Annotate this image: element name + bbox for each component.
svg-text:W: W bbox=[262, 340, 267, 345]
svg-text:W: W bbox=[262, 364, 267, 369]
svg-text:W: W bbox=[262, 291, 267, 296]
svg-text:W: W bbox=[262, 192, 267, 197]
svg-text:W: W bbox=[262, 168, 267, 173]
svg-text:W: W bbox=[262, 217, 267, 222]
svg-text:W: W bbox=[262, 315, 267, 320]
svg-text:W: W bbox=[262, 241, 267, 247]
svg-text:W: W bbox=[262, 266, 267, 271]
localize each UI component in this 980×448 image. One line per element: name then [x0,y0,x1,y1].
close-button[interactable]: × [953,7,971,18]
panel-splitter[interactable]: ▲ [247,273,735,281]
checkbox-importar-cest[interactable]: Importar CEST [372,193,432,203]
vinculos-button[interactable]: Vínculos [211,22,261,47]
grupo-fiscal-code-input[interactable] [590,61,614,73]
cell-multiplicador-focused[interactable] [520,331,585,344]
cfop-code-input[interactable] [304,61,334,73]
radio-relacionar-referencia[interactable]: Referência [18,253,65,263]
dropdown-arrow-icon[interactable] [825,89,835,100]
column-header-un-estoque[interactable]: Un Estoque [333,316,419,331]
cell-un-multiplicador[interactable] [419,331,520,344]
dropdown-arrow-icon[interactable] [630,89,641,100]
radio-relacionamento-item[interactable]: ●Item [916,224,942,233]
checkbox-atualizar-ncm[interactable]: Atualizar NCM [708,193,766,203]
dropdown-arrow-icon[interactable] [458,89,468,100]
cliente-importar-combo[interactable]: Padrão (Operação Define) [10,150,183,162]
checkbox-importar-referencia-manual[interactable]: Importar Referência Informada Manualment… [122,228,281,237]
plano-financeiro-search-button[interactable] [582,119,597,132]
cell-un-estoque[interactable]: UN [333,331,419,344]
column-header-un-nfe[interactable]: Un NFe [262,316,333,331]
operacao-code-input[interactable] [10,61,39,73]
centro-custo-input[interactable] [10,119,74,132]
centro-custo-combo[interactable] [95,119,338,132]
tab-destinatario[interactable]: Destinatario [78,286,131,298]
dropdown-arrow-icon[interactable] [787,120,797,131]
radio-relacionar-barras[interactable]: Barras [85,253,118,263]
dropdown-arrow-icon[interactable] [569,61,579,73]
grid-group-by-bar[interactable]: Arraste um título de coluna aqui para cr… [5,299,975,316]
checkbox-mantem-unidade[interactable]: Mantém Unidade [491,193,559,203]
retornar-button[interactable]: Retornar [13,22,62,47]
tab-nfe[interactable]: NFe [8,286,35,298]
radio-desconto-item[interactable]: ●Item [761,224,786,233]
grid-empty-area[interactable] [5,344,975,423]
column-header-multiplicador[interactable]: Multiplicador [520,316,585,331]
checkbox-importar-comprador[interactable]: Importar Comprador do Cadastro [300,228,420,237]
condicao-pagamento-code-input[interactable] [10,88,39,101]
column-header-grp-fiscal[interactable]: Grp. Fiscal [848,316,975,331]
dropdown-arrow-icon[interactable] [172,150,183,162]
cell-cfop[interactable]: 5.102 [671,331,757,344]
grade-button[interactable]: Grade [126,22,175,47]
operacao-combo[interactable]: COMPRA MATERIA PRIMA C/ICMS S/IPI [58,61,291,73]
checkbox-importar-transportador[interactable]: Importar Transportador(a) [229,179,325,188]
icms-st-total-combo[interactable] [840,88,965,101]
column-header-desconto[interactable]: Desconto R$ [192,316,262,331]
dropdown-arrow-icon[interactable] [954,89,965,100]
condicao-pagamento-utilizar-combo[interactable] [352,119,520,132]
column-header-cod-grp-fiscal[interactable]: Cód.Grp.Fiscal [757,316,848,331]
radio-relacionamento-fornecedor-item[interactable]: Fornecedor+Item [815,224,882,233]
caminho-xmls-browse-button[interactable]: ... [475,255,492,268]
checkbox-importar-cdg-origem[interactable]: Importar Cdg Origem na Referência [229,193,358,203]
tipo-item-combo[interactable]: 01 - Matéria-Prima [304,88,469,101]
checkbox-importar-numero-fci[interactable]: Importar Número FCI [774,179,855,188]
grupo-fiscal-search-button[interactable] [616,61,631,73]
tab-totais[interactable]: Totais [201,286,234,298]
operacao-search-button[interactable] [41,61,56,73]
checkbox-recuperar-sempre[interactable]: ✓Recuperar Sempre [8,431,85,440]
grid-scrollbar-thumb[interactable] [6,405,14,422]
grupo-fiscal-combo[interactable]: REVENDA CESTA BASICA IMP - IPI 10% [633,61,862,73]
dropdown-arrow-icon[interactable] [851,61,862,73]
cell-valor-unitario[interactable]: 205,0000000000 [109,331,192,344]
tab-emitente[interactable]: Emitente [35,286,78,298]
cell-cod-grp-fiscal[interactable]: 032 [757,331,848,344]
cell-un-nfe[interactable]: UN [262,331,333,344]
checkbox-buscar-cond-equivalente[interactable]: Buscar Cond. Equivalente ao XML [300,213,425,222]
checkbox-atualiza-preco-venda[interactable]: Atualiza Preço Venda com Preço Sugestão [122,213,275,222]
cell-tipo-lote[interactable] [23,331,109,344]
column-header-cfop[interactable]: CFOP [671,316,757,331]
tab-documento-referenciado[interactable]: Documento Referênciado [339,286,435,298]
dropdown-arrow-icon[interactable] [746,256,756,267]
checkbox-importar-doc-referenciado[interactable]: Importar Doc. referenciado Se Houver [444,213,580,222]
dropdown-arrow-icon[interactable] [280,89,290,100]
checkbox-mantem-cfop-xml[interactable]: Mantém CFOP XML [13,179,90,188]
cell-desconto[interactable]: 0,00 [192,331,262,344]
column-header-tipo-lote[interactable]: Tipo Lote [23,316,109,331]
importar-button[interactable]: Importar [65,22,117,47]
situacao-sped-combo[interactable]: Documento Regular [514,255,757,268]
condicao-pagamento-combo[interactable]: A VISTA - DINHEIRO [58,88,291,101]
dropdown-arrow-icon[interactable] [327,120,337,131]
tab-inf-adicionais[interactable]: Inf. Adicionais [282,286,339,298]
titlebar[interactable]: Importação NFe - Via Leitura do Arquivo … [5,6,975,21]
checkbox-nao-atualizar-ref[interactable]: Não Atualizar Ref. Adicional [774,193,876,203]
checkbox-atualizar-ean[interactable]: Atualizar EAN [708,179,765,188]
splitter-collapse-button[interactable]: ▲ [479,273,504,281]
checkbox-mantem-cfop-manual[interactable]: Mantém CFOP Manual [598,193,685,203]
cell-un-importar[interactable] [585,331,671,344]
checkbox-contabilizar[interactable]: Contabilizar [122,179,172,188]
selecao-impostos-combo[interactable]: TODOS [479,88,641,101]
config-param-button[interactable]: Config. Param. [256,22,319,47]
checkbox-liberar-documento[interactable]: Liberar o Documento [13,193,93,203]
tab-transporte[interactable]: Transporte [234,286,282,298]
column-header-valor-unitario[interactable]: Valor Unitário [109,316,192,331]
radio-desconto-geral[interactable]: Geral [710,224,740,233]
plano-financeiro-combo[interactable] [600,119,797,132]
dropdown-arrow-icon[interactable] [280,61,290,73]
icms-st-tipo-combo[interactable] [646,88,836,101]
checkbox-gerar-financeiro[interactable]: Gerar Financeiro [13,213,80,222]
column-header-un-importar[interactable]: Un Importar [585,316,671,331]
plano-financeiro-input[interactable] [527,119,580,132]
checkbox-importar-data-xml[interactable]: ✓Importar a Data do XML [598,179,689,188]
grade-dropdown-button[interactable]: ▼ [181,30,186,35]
==
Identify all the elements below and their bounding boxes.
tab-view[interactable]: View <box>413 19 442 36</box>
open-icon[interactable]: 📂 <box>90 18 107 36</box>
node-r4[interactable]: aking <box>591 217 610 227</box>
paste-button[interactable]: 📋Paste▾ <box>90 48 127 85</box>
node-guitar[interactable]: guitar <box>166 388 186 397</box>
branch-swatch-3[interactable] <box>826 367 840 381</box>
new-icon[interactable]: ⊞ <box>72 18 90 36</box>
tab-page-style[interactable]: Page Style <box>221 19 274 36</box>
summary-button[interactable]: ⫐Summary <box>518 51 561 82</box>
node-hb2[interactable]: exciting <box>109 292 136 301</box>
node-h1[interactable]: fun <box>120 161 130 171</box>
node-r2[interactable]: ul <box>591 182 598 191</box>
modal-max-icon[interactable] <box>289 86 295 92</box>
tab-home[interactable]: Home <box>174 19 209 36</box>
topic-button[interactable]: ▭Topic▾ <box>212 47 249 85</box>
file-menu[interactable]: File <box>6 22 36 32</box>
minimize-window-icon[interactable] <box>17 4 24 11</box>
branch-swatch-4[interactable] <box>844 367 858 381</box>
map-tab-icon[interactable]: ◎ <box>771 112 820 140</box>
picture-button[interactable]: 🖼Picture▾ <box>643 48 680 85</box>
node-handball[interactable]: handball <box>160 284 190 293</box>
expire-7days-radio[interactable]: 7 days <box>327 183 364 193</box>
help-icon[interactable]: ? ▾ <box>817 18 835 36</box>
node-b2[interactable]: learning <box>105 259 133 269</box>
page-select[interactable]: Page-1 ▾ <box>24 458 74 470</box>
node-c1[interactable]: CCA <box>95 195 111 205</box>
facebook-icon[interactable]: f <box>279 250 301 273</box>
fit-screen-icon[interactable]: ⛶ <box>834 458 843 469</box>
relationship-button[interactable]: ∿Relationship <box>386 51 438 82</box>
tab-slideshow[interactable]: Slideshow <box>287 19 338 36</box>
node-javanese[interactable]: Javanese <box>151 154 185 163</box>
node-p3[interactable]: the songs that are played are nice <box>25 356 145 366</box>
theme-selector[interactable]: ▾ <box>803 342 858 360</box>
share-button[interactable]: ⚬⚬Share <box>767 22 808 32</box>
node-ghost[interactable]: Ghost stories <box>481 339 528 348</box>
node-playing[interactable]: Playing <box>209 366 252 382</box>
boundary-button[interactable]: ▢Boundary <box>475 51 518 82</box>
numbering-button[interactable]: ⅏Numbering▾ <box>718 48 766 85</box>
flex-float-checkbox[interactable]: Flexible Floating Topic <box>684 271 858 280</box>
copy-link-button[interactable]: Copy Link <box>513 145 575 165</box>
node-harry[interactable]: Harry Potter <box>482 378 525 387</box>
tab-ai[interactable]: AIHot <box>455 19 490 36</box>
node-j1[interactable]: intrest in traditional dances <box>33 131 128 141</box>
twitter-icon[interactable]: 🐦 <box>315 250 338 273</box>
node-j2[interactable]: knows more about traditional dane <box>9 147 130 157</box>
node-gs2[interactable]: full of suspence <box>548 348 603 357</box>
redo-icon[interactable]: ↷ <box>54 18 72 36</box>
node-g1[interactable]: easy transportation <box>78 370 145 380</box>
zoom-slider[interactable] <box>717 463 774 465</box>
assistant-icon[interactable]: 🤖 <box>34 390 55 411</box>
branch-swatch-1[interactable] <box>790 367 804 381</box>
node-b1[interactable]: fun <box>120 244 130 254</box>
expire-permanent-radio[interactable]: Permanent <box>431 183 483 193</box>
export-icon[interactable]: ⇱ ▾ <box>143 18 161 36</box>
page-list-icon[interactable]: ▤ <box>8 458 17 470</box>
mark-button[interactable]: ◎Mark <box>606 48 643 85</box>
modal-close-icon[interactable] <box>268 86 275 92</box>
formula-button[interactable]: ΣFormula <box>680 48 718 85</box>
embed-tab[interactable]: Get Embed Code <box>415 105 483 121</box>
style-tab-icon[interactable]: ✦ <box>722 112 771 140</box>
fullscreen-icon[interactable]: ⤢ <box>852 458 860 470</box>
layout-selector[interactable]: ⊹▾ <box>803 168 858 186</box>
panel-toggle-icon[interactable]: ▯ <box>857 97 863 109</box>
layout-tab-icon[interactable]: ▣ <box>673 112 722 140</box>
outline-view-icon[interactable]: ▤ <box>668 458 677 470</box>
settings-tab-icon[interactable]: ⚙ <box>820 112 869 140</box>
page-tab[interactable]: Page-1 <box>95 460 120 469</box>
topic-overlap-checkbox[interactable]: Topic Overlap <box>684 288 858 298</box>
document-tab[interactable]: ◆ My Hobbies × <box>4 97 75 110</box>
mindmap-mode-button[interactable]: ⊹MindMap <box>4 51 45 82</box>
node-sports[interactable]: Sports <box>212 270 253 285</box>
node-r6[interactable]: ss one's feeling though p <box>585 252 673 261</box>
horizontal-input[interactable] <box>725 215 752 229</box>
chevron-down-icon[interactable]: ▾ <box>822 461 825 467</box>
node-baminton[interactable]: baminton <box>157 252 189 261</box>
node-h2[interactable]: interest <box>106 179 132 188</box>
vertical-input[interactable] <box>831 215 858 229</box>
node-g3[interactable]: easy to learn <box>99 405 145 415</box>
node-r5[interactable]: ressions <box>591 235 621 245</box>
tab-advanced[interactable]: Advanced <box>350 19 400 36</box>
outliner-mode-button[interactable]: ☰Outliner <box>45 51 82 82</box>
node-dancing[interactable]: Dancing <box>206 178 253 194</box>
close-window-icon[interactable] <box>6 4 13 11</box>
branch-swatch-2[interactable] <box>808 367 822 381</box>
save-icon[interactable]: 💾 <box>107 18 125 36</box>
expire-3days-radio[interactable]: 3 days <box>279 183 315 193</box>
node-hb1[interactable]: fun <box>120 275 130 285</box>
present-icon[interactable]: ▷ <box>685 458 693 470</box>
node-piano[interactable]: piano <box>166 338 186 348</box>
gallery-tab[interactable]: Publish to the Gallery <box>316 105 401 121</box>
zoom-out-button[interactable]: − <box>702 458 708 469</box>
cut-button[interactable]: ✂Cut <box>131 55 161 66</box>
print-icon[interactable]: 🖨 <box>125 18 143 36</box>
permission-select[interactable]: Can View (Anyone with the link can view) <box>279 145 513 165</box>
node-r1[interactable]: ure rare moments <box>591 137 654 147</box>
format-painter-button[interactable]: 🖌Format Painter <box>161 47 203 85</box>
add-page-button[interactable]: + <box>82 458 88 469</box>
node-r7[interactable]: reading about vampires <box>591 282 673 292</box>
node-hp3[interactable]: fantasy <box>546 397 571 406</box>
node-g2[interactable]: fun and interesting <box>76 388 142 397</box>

> **Assignment**
Among the entries above, how many lines contain the string "column"? Write the number alone.

> **Task result**
10